Draghi zamyka parasol luzu ilościowego. Ryzyko dla Włoch

Mario Draghi ogłosił wczoraj w Rydze, że podczas spotkania rady dyrektorów „bazooka” wkrótce zakończy płynność, odnosząc się do procedury luzowania ilościowego. Ta wiadomość jeszcze bardziej zdenerwowała rynki, które już podkreślają niepewności dotyczące ceł. Aby zrównoważyć złe wieści, powiedział, że pozostawi stopy procentowe na niezmienionym poziomie przez kolejny rok.

Nawet numer jeden z Bundesbanku, Jens Weidmann, określił oczekiwania dotyczące eliminacji zakupów Qe do 2018 r. Jako „prawdopodobne”, dodając, że będzie to „pierwszy krok na długiej drodze do normalizacji polityki pieniężnej”. Weidamann podkreślił również: „Oczekuje się, że inflacja stopniowo powróci do zgodnych poziomów, co zapewni stopniową stabilność cen”.

W tym miejscu pojawią się nieoczekiwane refleksje również dla naszego kraju. Włochy będą musiały poradzić sobie z międzynarodowymi inwestorami, którzy spowodują, że dług publiczny naszego kraju jeszcze bardziej wpłynie na bilans aukcji, na których lokowane są obligacje rządowe. Będzie też musiał walczyć z początkiem podwyżek stóp procentowych, nawet jeśli powinny one pozostać niskie przez długi czas, ponieważ inflacja walczy o zbliżenie się, ale nadal poniżej 2%. Początek podwyżek oprocentowania kredytów hipotecznych również zostanie skorygowany, aby odzwierciedlić EURIBOR, który nie zostanie tak złagodzony, jak w ostatnich latach.

Wiele osób zastanawia się, do czego naprawdę służyło ilościowe złagodzenie Mario Draghiego. W rzeczywistości był to rodzaj zewnętrznego parasola, który zmniejszał różnice między stopami procentowymi między włoskimi a niemieckimi obligacjami, co powodowało wzrost inflacji, choćby nieznaczny, który w teorii rośnie. zmniejsza się skłonność do konsumpcji i ciężar długu publicznego, co częściowo oczyściło bilanse naszych lokalnych banków, które były pełne włoskich bonów skarbowych, i uniemożliwiło spekulacyjny atak na kraje w najtrudniejszej sytuacji.

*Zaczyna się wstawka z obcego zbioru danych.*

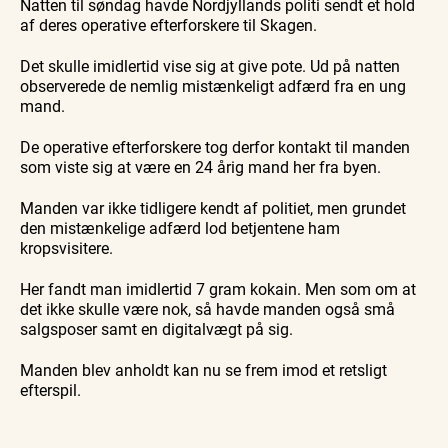
Natten til søndag havde Nordjyllands politi sendt et hold
Skagen
Skagen
Skagen
med
med
fra
af deres operative efterforskere til Skagen.
Se events
8. aug.
8. aug.
8. aug.
Bedford
Bedford
søsiden
bussen
bussen
med
fra 1937
fra 1937
Postbåd
Det skulle imidlertid vise sig at give pote. Ud på natten
Tunø
observerede de nemlig mistænkeligt adfærd fra en ung
mand.
De operative efterforskere tog derfor kontakt til manden
som viste sig at være en 24 årig mand her fra byen.
Manden var ikke tidligere kendt af politiet, men grundet
den mistænkelige adfærd lod betjentene ham
kropsvisitere.
Her fandt man imidlertid 7 gram kokain. Men som om at
det ikke skulle være nok, så havde manden også små
salgsposer samt en digitalvægt på sig.
Manden blev anholdt kan nu se frem imod et retsligt
efterspil.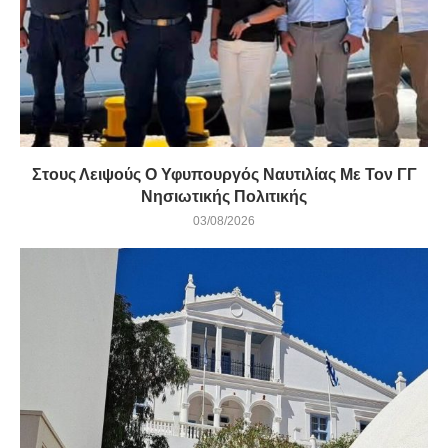
Στους Λειψούς Ο Υφυπουργός Ναυτιλίας Με Τον ΓΓ
Νησιωτικής Πολιτικής
03/08/2026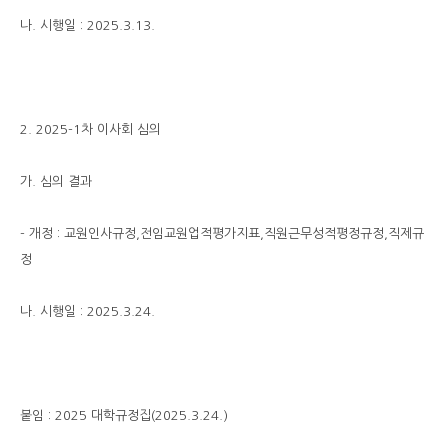
나. 시행일 : 2025.3.13.
2. 2025-1차 이사회 심의
가. 심의 결과
- 개정 : 교원인사규정,전임교원업적평가지표,직원근무성적평정규정,직제규
정
나. 시행일 : 2025.3.24.
붙임 : 2025 대학규정집(2025.3.24.)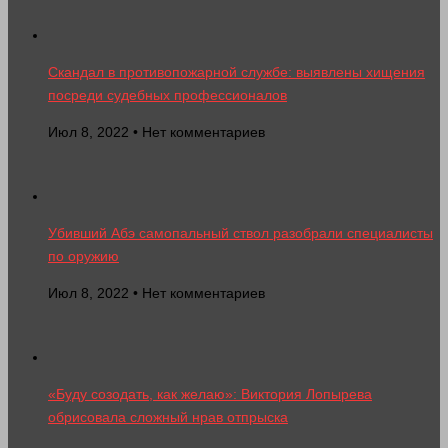
Скандал в противопожарной службе: выявлены хищения
посреди судебных профессионалов
Июл 8, 2022 • Нет комментариев
Убивший Абэ самопальный ствол разобрали специалисты
по оружию
Июл 8, 2022 • Нет комментариев
«Буду созодать, как желаю»: Виктория Лопырева
обрисовала сложный нрав отпрыска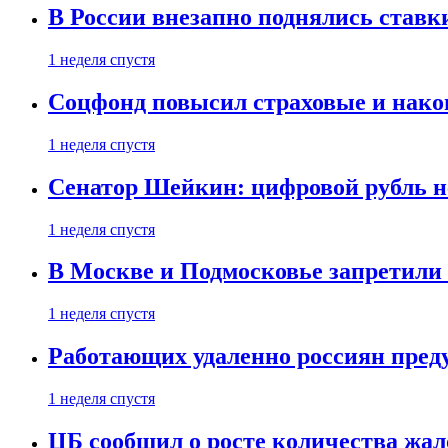
В России внезапно поднялись ставк
1 неделя спустя
Соцфонд повысил страховые и нако
1 неделя спустя
Сенатор Шейкин: цифровой рубль н
1 неделя спустя
В Москве и Подмосковье запретил
1 неделя спустя
Работающих удаленно россиян пред
1 неделя спустя
ЦБ сообщил о росте количества жал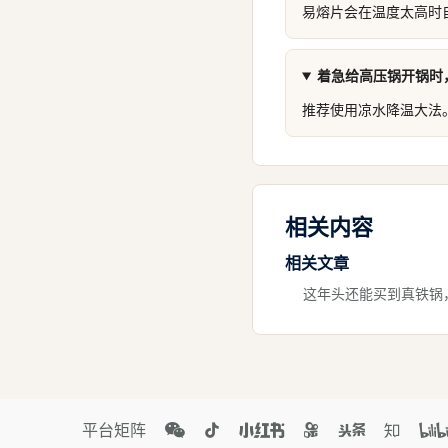
易熔片会在温度太高时
着急给高压锅开锅时
推荐使用凉水降温大法
相关内容
相关文章
这年头还能买到真铁锅
平台矩阵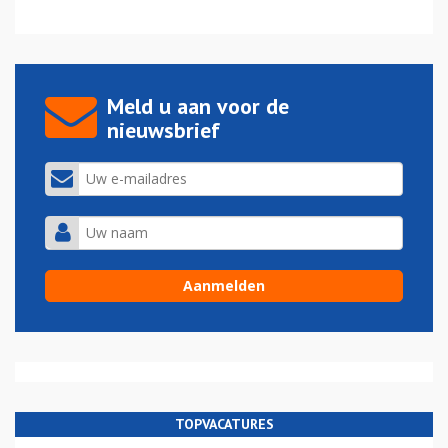
Meld u aan voor de
nieuwsbrief
TOPVACATURES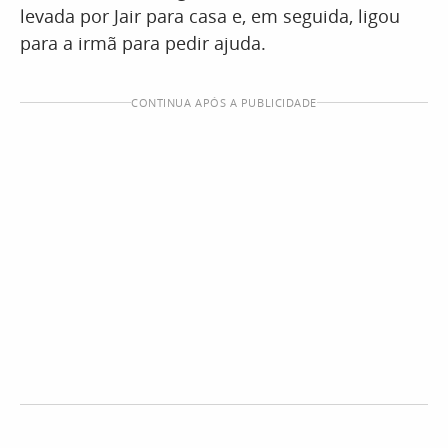
levada por Jair para casa e, em seguida, ligou
para a irmã para pedir ajuda.
CONTINUA APÓS A PUBLICIDADE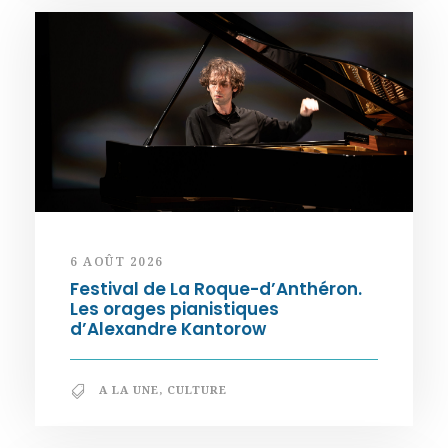
6 AOÛT 2026
Festival de La Roque-d’Anthéron.
Les orages pianistiques
d’Alexandre Kantorow
A LA UNE
,
CULTURE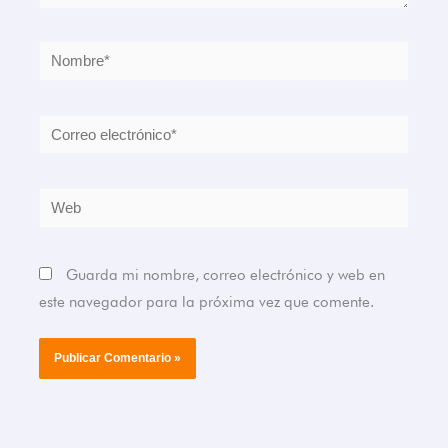
Nombre*
Correo
electrónico*
Web
Guarda mi nombre, correo electrónico y web en
este navegador para la próxima vez que comente.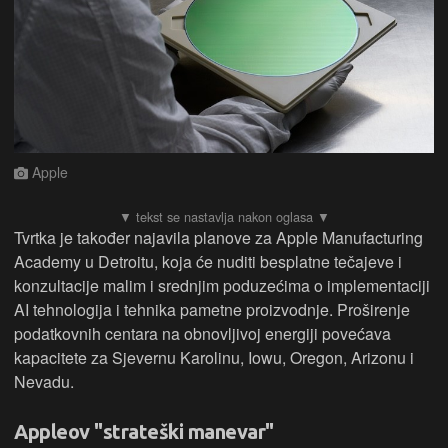
Apple
Tvrtka je također najavila planove za Apple Manufacturing
Academy u Detroitu, koja će nuditi besplatne tečajeve i
konzultacije malim i srednjim poduzećima o implementaciji
AI tehnologija i tehnika pametne proizvodnje. Proširenje
podatkovnih centara na obnovljivoj energiji povećava
kapacitete za Sjevernu Karolinu, Iowu, Oregon, Arizonu i
Nevadu.
Appleov "strateški manevar"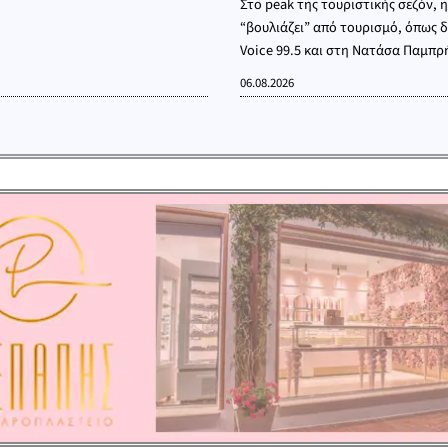
Στο peak της τουριστικής σεζόν, 
“βουλιάζει” από τουρισμό, όπως 
Voice 99.5 και στη Νατάσα Παμπρ
06.08.2026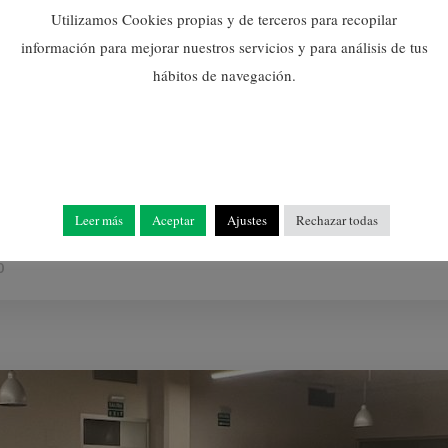
Utilizamos Cookies propias y de terceros para recopilar
información para mejorar nuestros servicios y para análisis de tus
hábitos de navegación.
 diferentes cursos de formación de los agentes de la Policía Loca
Leer más
Aceptar
Ajustes
Rechazar todas
0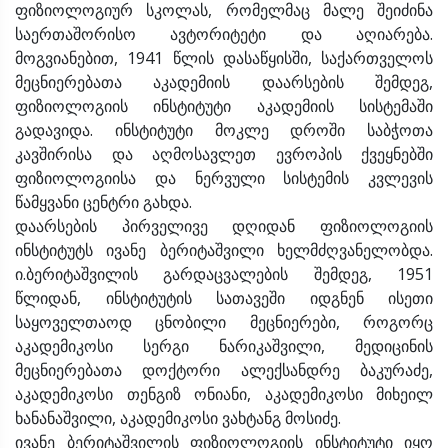
ფიზიოლოგიურ სკოლას, რომელმაც მალე შეიძინა
საერთაშორისო ავტორიტეტი და აღიარება.
მოგვიანებით, 1941 წლის დასაწყისში, საქართველოს
მეცნიერებათა აკადემიის დაარსების შემდეგ,
ფიზიოლოგიის ინსტიტუტი აკადემიის სისტემაში
გადავიდა. ინსტიტუტი მოკლე დროში საბჭოთა
კავშირისა და აღმოსავლეთ ევროპის ქვეყნებში
ფიზიოლოგიისა და ნერვული სისტემის კვლევის
წამყვანი ცენტრი გახდა.
დაარსების პირველივე დღიდან ფიზიოლოგიის
ინსტიტუტს ივანე ბერიტაშვილი ხელმძღვანელობდა.
ი.ბერიტაშვილის გარდაცვალების შემდეგ, 1951
წლიდან, ინსტიტუტის სათავეში იდგნენ ისეთი
საყოველთაოდ ცნობილი მეცნიერები, როგორც
აკადემიკოსი სერგი ნარიკაშვილი, მედიცინის
მეცნიერებათა დოქტორი ალექსანდრე ბაკურაძე,
აკადემიკოსი თენგიზ ონიანი, აკადემიკოსი მიხეილ
ხანანაშვილი, აკადემიკოსი ვახტანგ მოსიძე.
ივანე ბერიტაშვილის ფიზიოლოგიის ინსტიტუტი იყო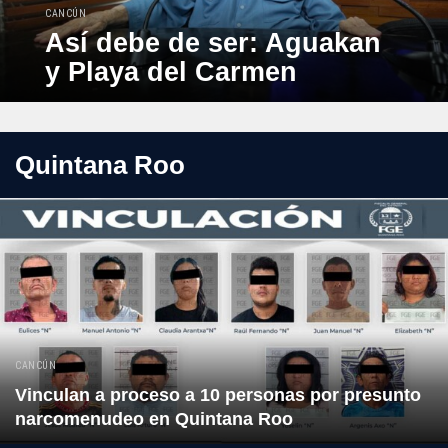
CANCÚN
Así debe de ser: Aguakan
y Playa del Carmen
Quintana Roo
CANCÚN
Vinculan a proceso a 10 personas por presunto
narcomenudeo en Quintana Roo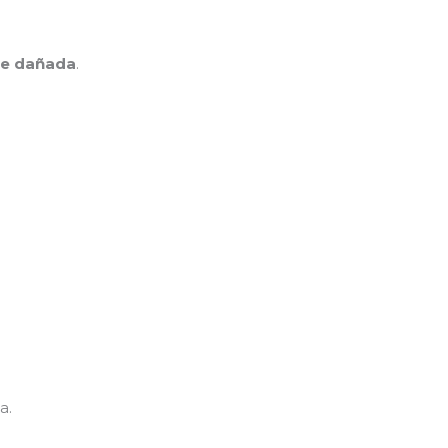
te dañada
.
a.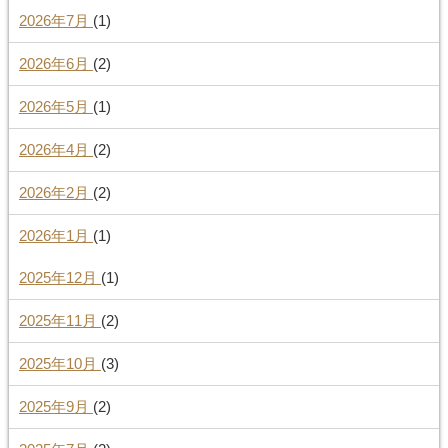
2026年7月
(1)
2026年6月
(2)
2026年5月
(1)
2026年4月
(2)
2026年2月
(2)
2026年1月
(1)
2025年12月
(1)
2025年11月
(2)
2025年10月
(3)
2025年9月
(2)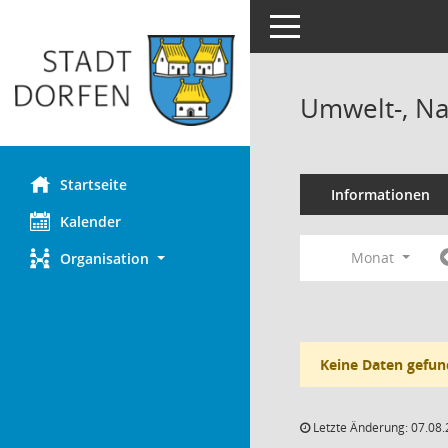
Toggle navigation
Umwelt-, Na
Startseite
Informationen
Kalender
Monat
Organisation
Keine Daten gefun
Letzte Änderung: 07.08.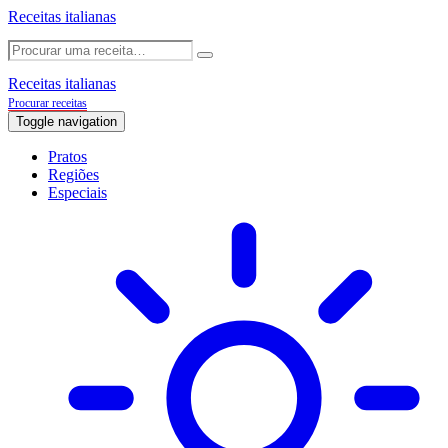
Receitas italianas
Receitas italianas
Procurar receitas
Toggle navigation
Pratos
Regiões
Especiais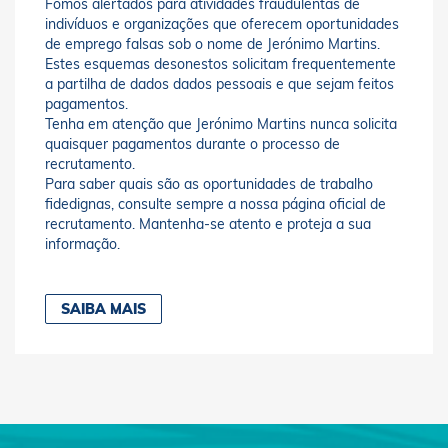
Fomos alertados para atividades fraudulentas de
indivíduos e organizações que oferecem oportunidades
de emprego falsas sob o nome de Jerónimo Martins.
Estes esquemas desonestos solicitam frequentemente
a partilha de dados dados pessoais e que sejam feitos
pagamentos.
Tenha em atenção que Jerónimo Martins nunca solicita
quaisquer pagamentos durante o processo de
recrutamento.
Para saber quais são as oportunidades de trabalho
fidedignas, consulte sempre a nossa página oficial de
recrutamento. Mantenha-se atento e proteja a sua
informação.
SAIBA MAIS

Ostatecznym celem luzowania ilościowego było zapewnienie dostatecznej ilości tlenu do poważnego przeglądu włoskich wydatków publicznych i zainicjowanie działań niezbędnych do wprowadzenia znaczącego ożywienia produktywności naszych firm i wzrostu gospodarczego. Prawdziwym sprawdzianem będzie więc następna ustawa budżetowa, pierwsza z żółto-zielonego rządu. Prawo budżetowe, które bez parasola EBC będzie trudne do związania końca z końcem w świetle obietnic wyborczych.

Kraj oczekuje kontrreformy emerytur, drastycznej redukcji obciążeń podatkowych, ogólnego wsparcia dochodów, darmowych żłobków, zatrudniania w administracji publicznej, a wszystko to na deficycie. Niebezpieczeństwo polega jednak na tym, że różnica stóp procentowych między włoskimi i niemieckimi obligacjami rządowymi wzrośnie ponownie w swoim naturalnym tempie, a refinansowanie naszego zadłużenia będzie kosztować coraz więcej, zwłaszcza jeśli zostanie wykorzystane na działania, które nie stymulują wzrostu. gospodarczy. Drugim widmem jest prawdopodobne „obniżenie ratingu” agencji ratingowych, które obniżyłoby nasze obligacje rządowe do „śmieciowych”.